A long silence on the blogging front usually means much invisible work going on. I’ve been busy on a final edit of my novel, The Chicken Soup Murder. This was a finalist for the Dundee International Book Prize and has now found a home with Seren Books (publishers of my short story collection, Pumping Up Napoleon). Publication date for the novel to be confirmed, possibly as soon as September 2017.
Apart from writing books or blog posts or poems (I’ve been working on those haiku I mentioned in my last post, Poetry – 100 Years Asleep, in the chinks in time between editing, and to keep myself sane and sharp) one of the most important things a writer can do is sign a contract.
I can highly recommend the services of the Society of Authors for writers, particularly if you do not have representation. Included with the annual membership is a contract vetting service. It is reassuring to have a professional view of the terms and feel that someone is there to support you when you negotiate. Stand-alone authors certainly can negotiate terms. I’ve managed to do so every time and to my advantage. It might not be the sum itself but could be the royalties or rights, or to take out or amend a clause that could cause trouble in the future. For anyone with their first book coming out, it’s worth the membership fee for this service alone.

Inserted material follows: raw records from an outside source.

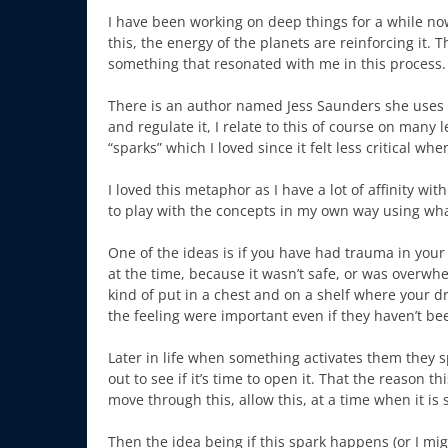
I have been working on deep things for a while no
this, the energy of the planets are reinforcing it. T
something that resonated with me in this process.
There is an author named Jess Saunders she uses 
and regulate it, I relate to this of course on many 
“sparks” which I loved since it felt less critical whe
I loved this metaphor as I have a lot of affinity w
to play with the concepts in my own way using what
One of the ideas is if you have had trauma in your li
at the time, because it wasn’t safe, or was overw
kind of put in a chest and on a shelf where your d
the feeling were important even if they haven’t b
Later in life when something activates them they s
out to see if it’s time to open it. That the reason 
move through this, allow this, at a time when it is 
Then the idea being if this spark happens (or I might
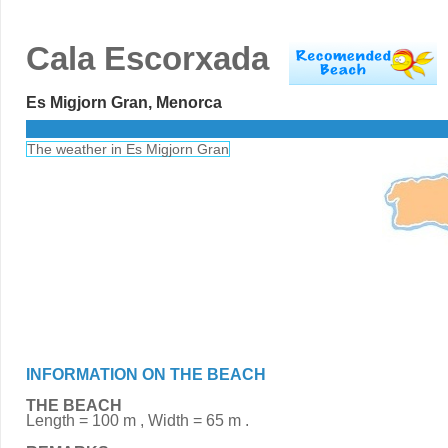
Cala Escorxada
Es Migjorn Gran, Menorca
The weather in Es Migjorn Gran
INFORMATION ON THE BEACH
THE BEACH
Length = 100 m , Width = 65 m .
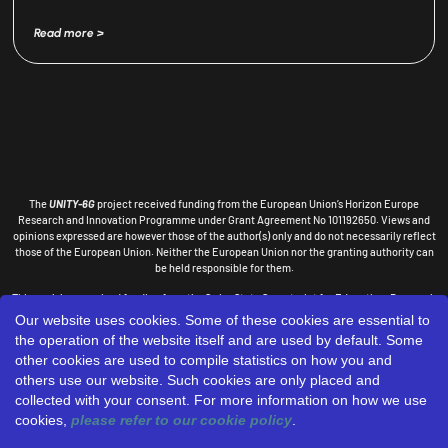
Read more >
The
UNITY-6G
project received funding from the European Union’s Horizon Europe
Research and Innovation Programme under Grant Agreement No 101192650.
Views and
opinions expressed are however those of the author(s) only and do not necessarily reflect
those of the European
Union. Neither the European Union nor the granting authority can
be held responsible for them.
This work has received funding from the Swiss State Secretariat for Education, Research
and Innovation (SERI).
Our website uses cookies. Some of these cookies are essential to
the operation of the website itself and are used by default. Some
DESIGNED
other cookies are used to compile statistics on how you and
BY:
others use our website. Such cookies are only placed and
collected with your consent. For more information on how we use
cookies,
please refer to our cookie policy
.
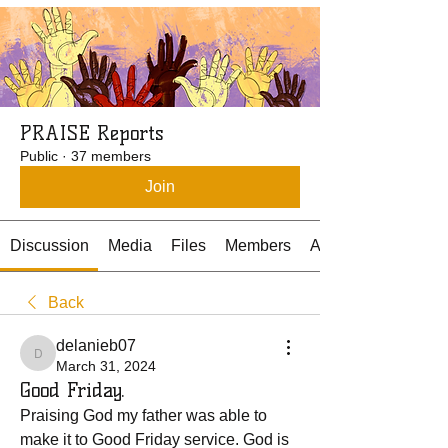
PRAISE Reports
Public
·
37 members
Join
Discussion
Media
Files
Members
About
Back
delanieb07
delanieb07
March 31, 2024
Good Friday.
Praising God my father was able to 
make it to Good Friday service. God is 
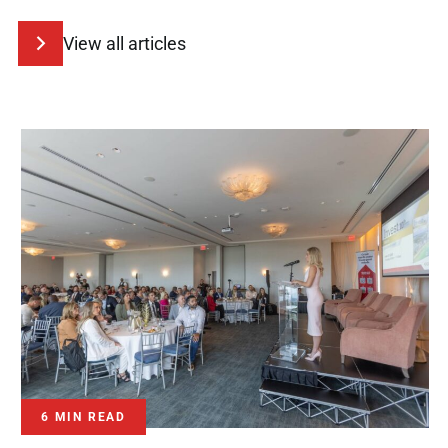
View all articles
6 MIN READ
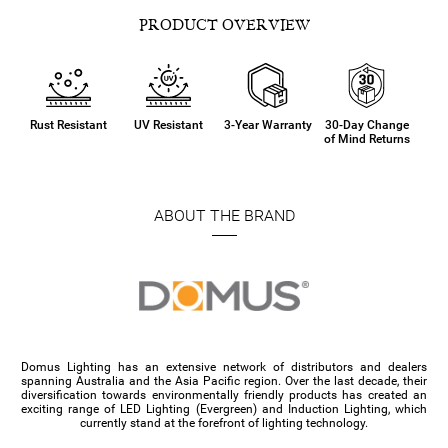
PRODUCT OVERVIEW
Rust Resistant
UV Resistant
3-Year Warranty
30-Day Change
of Mind Returns
ABOUT THE BRAND
Domus Lighting has an extensive network of distributors and dealers
spanning Australia and the Asia Pacific region. Over the last decade, their
diversification towards environmentally friendly products has created an
exciting range of LED Lighting (Evergreen) and Induction Lighting, which
currently stand at the forefront of lighting technology.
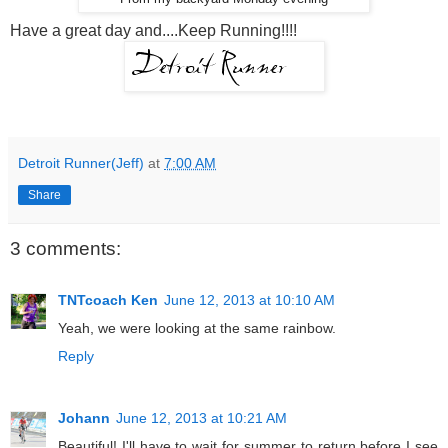
Have a great day and....Keep Running!!!!
Detroit Runner(Jeff)
at
7:00 AM
Share
3 comments:
TNTcoach Ken
June 12, 2013 at 10:10 AM
Yeah, we were looking at the same rainbow.
Reply
Johann
June 12, 2013 at 10:21 AM
Beautiful! I'll have to wait for summer to return before I see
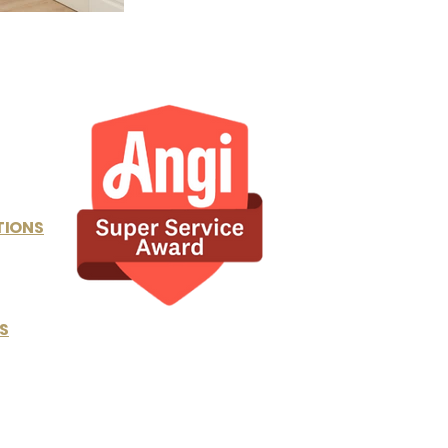
TIONS
S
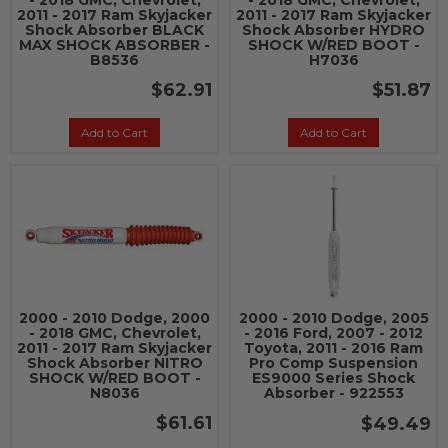
- 2018 GMC, Chevrolet,
- 2018 GMC, Chevrolet,
2011 - 2017 Ram Skyjacker
2011 - 2017 Ram Skyjacker
Shock Absorber BLACK
Shock Absorber HYDRO
MAX SHOCK ABSORBER -
SHOCK W/RED BOOT -
B8536
H7036
$62.91
$51.87
Add to Cart
Add to Cart
2000 - 2010 Dodge, 2000
2000 - 2010 Dodge, 2005
- 2018 GMC, Chevrolet,
- 2016 Ford, 2007 - 2012
2011 - 2017 Ram Skyjacker
Toyota, 2011 - 2016 Ram
Shock Absorber NITRO
Pro Comp Suspension
SHOCK W/RED BOOT -
ES9000 Series Shock
N8036
Absorber - 922553
$61.61
$49.49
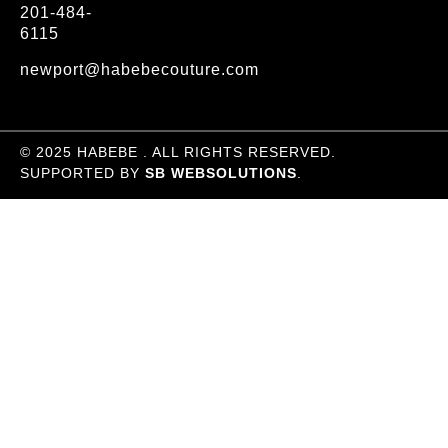
201-484-
6115
newport@habebecouture.com
© 2025 HABEBE . ALL RIGHTS RESERVED.
SUPPORTED BY
SB WEBSOLUTIONS
.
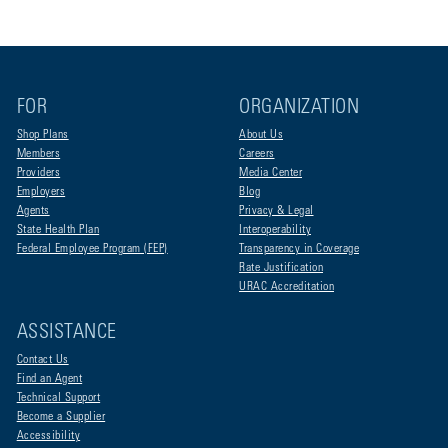
FOR
ORGANIZATION
Shop Plans
About Us
Members
Careers
Providers
Media Center
Employers
Blog
Agents
Privacy & Legal
State Health Plan
Interoperability
Federal Employee Program (FEP)
Transparency in Coverage
Rate Justification
URAC Accreditation
ASSISTANCE
Contact Us
Find an Agent
Technical Support
Become a Supplier
Accessibility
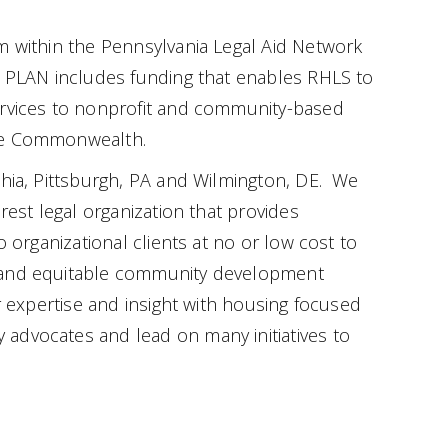
m within the Pennsylvania Legal Aid Network
h PLAN includes funding that enables RHLS to
ervices to nonprofit and community-based
the Commonwealth.
phia, Pittsburgh, PA and Wilmington, DE. We
erest legal organization that provides
o organizational clients at no or low cost to
 and equitable community development
r expertise and insight with housing focused
advocates and lead on many initiatives to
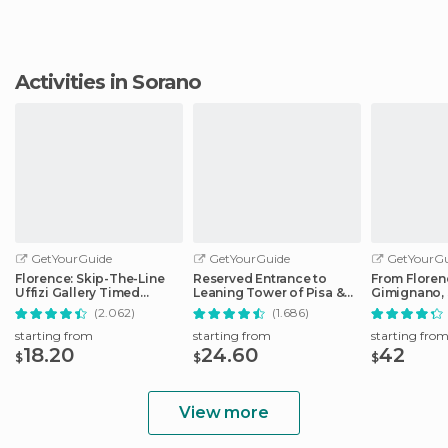
Activities in Sorano
GetYourGuide
GetYourGuide
GetYourGu
Florence: Skip-The-Line
Reserved Entrance to
From Floren
Uffizi Gallery Timed
Leaning Tower of Pisa &
Gimignano, 
Entrance Ticket
Cathedral
Monteriggio
(2.062)
(1.686)
starting from
starting from
starting fro
18.20
24.60
42
$
$
$
View more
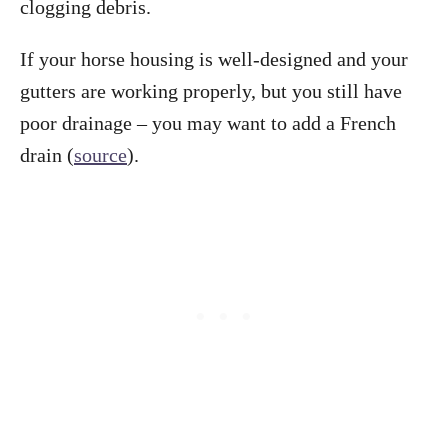
clogging debris.
If your horse housing is well-designed and your
gutters are working properly, but you still have
poor drainage – you may want to add a French
drain (
source
).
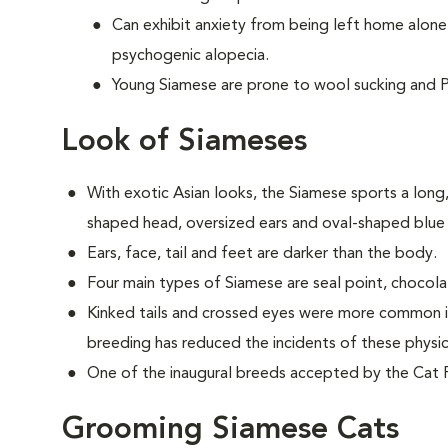
Can exhibit anxiety from being left home alone
psychogenic alopecia.
Young Siamese are prone to wool sucking and P
Look of Siameses
With exotic Asian looks, the Siamese sports a long, 
shaped head, oversized ears and oval-shaped blue
Ears, face, tail and feet are darker than the body.
Four main types of Siamese are seal point, chocolat
Kinked tails and crossed eyes were more common in
breeding has reduced the incidents of these physica
One of the inaugural breeds accepted by the Cat F
Grooming Siamese Cats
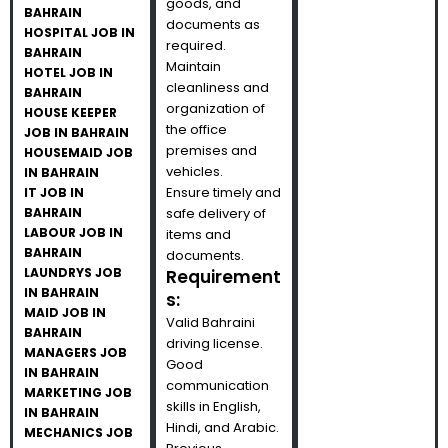
goods, and
BAHRAIN
documents as
HOSPITAL JOB IN
required.
BAHRAIN
Maintain
HOTEL JOB IN
cleanliness and
BAHRAIN
organization of
HOUSE KEEPER
the office
JOB IN BAHRAIN
premises and
HOUSEMAID JOB
vehicles.
IN BAHRAIN
Ensure timely and
IT JOB IN
BAHRAIN
safe delivery of
LABOUR JOB IN
items and
BAHRAIN
documents.
LAUNDRYS JOB
Requirement
IN BAHRAIN
s:
MAID JOB IN
Valid Bahraini
BAHRAIN
driving license.
MANAGERS JOB
Good
IN BAHRAIN
communication
MARKETING JOB
skills in English,
IN BAHRAIN
Hindi, and Arabic.
MECHANICS JOB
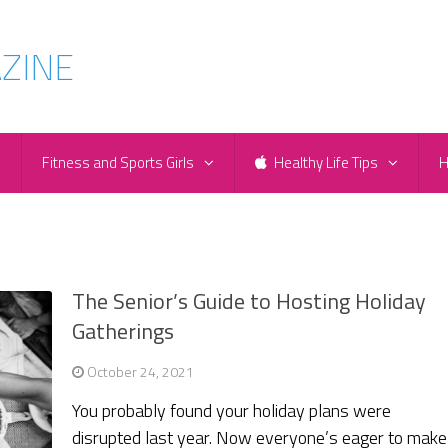
e
Fitness and Sports Girls
Healthy Life Tips
H
m
The Senior’s Guide to Hosting Holiday
Gatherings
October 24, 2021
You probably found your holiday plans were
disrupted last year. Now everyone’s eager to make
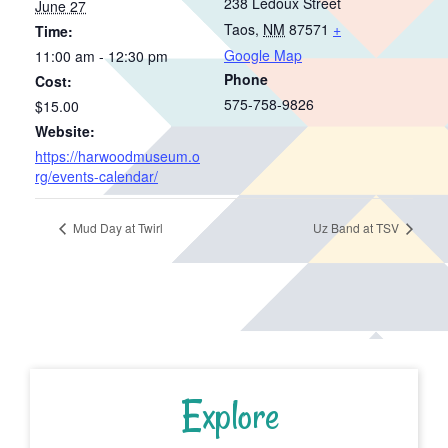
238 Ledoux Street
June 27
Taos
,
NM
87571
+
Time:
Google Map
11:00 am - 12:30 pm
Phone
Cost:
575-758-9826
$15.00
Website:
https://harwoodmuseum.o
rg/events-calendar/
Mud Day at Twirl
Uz Band at TSV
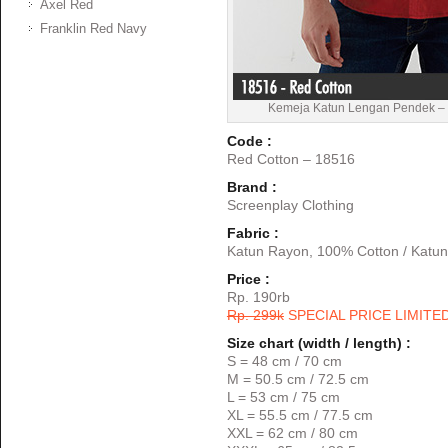
Axel Red
Franklin Red Navy
Kemeja Katun Lengan Pendek – 
Code :
Red Cotton – 18516
Brand :
Screenplay Clothing
Fabric :
Katun Rayon, 100% Cotton / Katun
Price :
Rp. 190rb
Rp. 299k
SPECIAL PRICE LIMITE
Size chart (width / length) :
S = 48 cm / 70 cm
M = 50.5 cm / 72.5 cm
L = 53 cm / 75 cm
XL = 55.5 cm / 77.5 cm
XXL = 62 cm / 80 cm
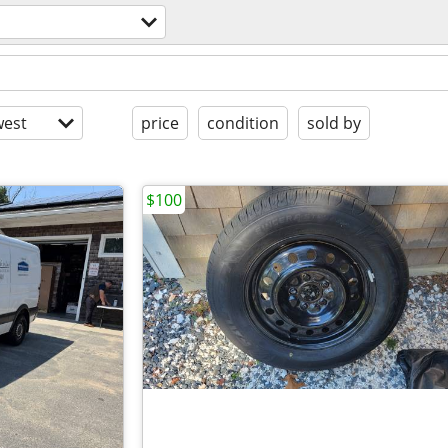
l
est
price
condition
sold by
$100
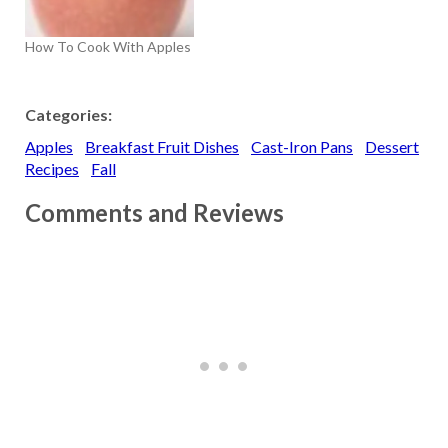
How To Cook With Apples
Categories:
Apples
Breakfast Fruit Dishes
Cast-Iron Pans
Dessert
Recipes
Fall
Comments and Reviews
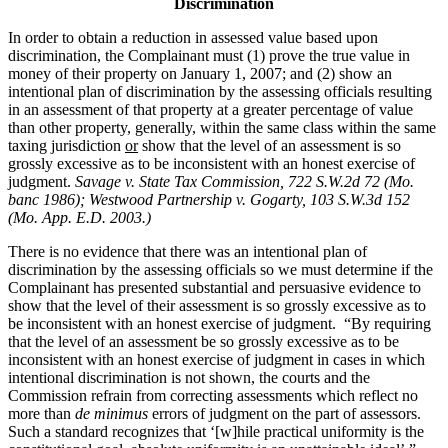
Discrimination
In order to obtain a reduction in assessed value based upon
discrimination, the Complainant must (1) prove the true value in
money of their property on January 1, 2007; and (2) show an
intentional plan of discrimination by the assessing officials resulting
in an assessment of that property at a greater percentage of value
than other property, generally, within the same class within the same
taxing jurisdiction
or
show that the level of an assessment is so
grossly excessive as to be inconsistent with an honest exercise of
judgment.
Savage v. State Tax Commission, 722 S.W.2d 72 (Mo.
banc 1986);
Westwood Partnership v. Gogarty,
103 S.W.3d 152
(Mo. App. E.D. 2003.)
There is no evidence that there was an intentional plan of
discrimination by the assessing officials so we must determine if the
Complainant has presented substantial and persuasive evidence to
show that the level of their assessment is so grossly excessive as to
be inconsistent with an honest exercise of judgment. “By requiring
that the level of an assessment be so grossly excessive as to be
inconsistent with an honest exercise of judgment in cases in which
intentional discrimination is not shown, the courts and the
Commission refrain from correcting assessments which reflect no
more than
de minimus
errors of judgment on the part of assessors.
Such a standard recognizes that ‘[w]hile practical uniformity is the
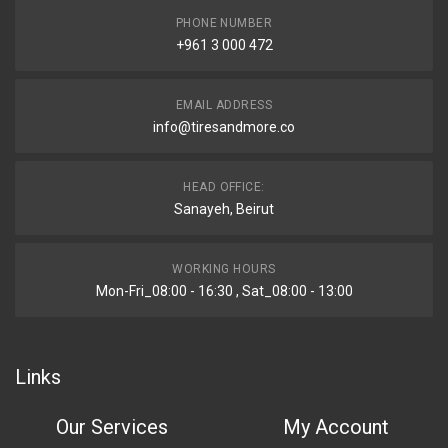
PHONE NUMBER
+961 3 000 472
EMAIL ADDRESS
info@tiresandmore.co
HEAD OFFICE:
Sanayeh, Beirut
WORKING HOURS
Mon-Fri_08:00 - 16:30 , Sat_08:00 - 13:00
Links
Our Services
My Account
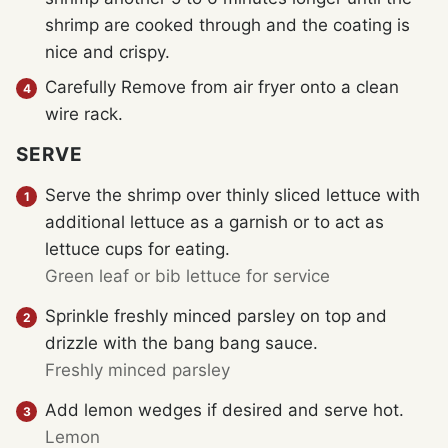
shrimp are cooked through and the coating is
nice and crispy.
Carefully Remove from air fryer onto a clean
wire rack.
SERVE
Serve the shrimp over thinly sliced lettuce with
additional lettuce as a garnish or to act as
lettuce cups for eating.
Green leaf or bib lettuce for service
Sprinkle freshly minced parsley on top and
drizzle with the bang bang sauce.
Freshly minced parsley
Add lemon wedges if desired and serve hot.
Lemon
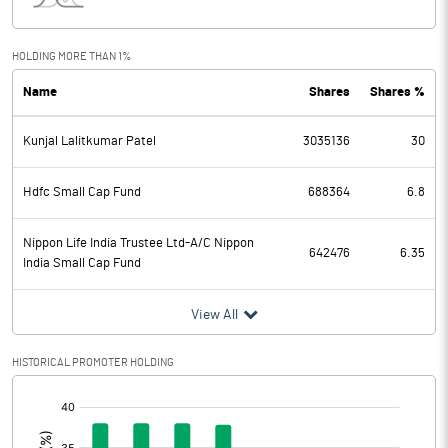
Interest
4.51
Exceptional Items
HOLDING MORE THAN 1%
Name
Shares
Shares %
PBDT
1214.61
Kunjal Lalitkumar Patel
3035136
30
Depreciation
35.65
Profit Before Tax
1178.96
Hdfc Small Cap Fund
688364
6.8
Tax
266.73
Nippon Life India Trustee Ltd-A/C Nippon
642476
6.35
India Small Cap Fund
Provisions and contingencies
View All
Profit After Tax
912.23
HISTORICAL PROMOTER HOLDING
Extraordinary Items
[/]
:
Prior Period Expenses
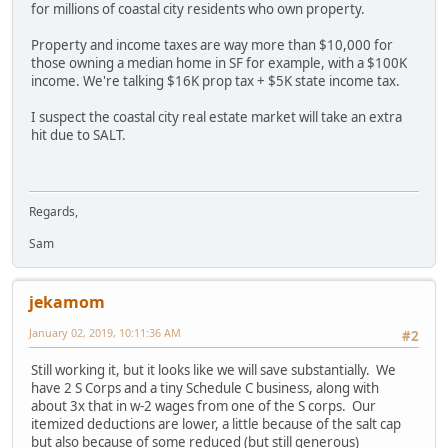
for millions of coastal city residents who own property.
Property and income taxes are way more than $10,000 for
those owning a median home in SF for example, with a $100K
income. We're talking $16K prop tax + $5K state income tax.
I suspect the coastal city real estate market will take an extra
hit due to SALT.
Regards,
Sam
jekamom
January 02, 2019, 10:11:36 AM
#2
Still working it, but it looks like we will save substantially. We
have 2 S Corps and a tiny Schedule C business, along with
about 3x that in w-2 wages from one of the S corps. Our
itemized deductions are lower, a little because of the salt cap
but also because of some reduced (but still generous)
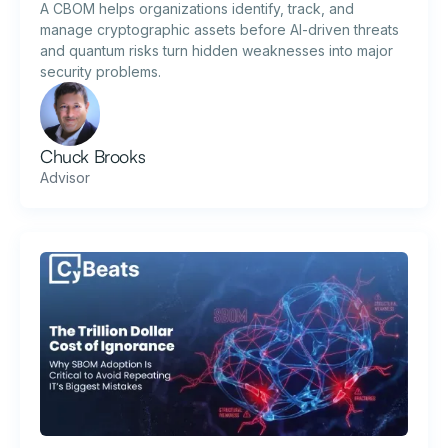
A CBOM helps organizations identify, track, and
manage cryptographic assets before AI-driven threats
and quantum risks turn hidden weaknesses into major
security problems.
Chuck Brooks
Advisor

Read the draft terms of the contract for yourself of course – very carefully – and compile a list of things you wish to query or ask to have changed. When you have finally agreed terms, and have two copies of a paper contract to sign, read the entire document again very carefully checking against the changes that should have been made. The document you sign is exactly what you will be bound to and protected by. There might be some daft unforeseen error, which you will be sorry about later in life if it’s not put right – so take your time. And maybe snap a photo or a series of them to celebrate?